Exercise instructions:
Search the records for the word "with" and pick out every line that has it.

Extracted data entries
··········
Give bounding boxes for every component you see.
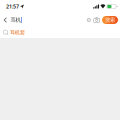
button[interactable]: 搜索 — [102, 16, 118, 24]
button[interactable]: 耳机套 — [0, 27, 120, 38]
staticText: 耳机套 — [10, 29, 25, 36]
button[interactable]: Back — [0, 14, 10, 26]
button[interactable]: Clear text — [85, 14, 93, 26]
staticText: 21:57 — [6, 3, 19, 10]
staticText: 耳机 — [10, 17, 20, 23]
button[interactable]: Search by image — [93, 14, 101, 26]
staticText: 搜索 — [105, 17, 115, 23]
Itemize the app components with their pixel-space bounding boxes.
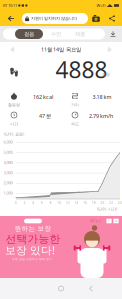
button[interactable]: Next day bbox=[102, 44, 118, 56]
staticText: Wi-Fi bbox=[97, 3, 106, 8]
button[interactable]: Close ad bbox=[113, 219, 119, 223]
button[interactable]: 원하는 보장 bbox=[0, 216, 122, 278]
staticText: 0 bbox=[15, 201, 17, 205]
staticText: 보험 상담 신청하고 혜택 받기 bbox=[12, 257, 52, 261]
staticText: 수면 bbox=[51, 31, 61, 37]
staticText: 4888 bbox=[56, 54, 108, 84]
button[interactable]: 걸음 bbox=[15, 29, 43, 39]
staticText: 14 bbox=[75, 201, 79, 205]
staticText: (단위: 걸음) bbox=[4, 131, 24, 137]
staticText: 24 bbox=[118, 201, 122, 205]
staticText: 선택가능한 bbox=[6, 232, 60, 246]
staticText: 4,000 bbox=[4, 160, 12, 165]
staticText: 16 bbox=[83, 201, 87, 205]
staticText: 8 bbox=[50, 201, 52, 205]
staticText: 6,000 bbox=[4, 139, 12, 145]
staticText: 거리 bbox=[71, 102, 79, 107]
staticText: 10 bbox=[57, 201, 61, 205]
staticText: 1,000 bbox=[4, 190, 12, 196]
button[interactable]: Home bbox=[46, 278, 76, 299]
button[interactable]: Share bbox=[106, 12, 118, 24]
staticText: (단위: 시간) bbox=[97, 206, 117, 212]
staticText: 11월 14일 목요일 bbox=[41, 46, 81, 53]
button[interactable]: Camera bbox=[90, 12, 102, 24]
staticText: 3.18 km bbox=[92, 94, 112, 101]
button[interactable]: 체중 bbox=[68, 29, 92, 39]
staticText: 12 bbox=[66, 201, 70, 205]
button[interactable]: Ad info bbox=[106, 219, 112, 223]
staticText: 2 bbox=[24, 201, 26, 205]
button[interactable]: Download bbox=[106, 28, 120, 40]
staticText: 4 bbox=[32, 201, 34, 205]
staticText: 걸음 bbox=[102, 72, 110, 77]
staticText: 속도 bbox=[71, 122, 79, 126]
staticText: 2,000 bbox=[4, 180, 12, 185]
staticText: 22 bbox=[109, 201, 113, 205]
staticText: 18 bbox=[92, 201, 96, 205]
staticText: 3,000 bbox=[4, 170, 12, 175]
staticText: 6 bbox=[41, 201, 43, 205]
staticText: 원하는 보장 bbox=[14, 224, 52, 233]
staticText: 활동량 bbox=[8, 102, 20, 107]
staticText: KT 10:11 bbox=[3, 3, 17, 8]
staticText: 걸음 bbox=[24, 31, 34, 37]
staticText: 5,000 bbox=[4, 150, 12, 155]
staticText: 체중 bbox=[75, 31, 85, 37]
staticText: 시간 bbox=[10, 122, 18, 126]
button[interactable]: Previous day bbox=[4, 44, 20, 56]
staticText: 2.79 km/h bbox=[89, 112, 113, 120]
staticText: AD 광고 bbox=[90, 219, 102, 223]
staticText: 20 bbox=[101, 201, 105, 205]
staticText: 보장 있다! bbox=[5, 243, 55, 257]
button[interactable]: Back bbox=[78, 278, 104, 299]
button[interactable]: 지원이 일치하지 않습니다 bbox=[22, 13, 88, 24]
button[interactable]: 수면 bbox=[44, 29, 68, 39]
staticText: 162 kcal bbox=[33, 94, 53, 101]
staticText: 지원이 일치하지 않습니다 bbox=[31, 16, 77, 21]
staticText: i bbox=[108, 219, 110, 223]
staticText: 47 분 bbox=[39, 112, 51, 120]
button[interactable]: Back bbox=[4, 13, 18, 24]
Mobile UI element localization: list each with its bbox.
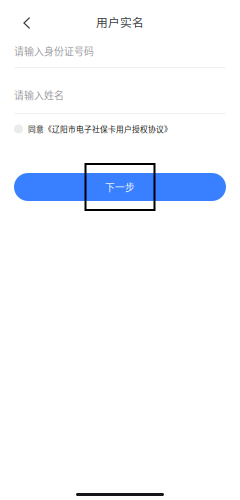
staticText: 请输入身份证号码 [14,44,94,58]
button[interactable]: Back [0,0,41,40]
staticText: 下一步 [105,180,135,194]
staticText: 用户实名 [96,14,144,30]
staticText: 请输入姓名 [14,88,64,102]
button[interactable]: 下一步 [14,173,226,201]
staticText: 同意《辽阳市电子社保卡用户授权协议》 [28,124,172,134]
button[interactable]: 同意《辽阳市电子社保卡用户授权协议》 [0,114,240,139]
··········
Task output:
Itemize the app components with their pixel-space bounding boxes.
Mobile UI element localization: list each with its bbox.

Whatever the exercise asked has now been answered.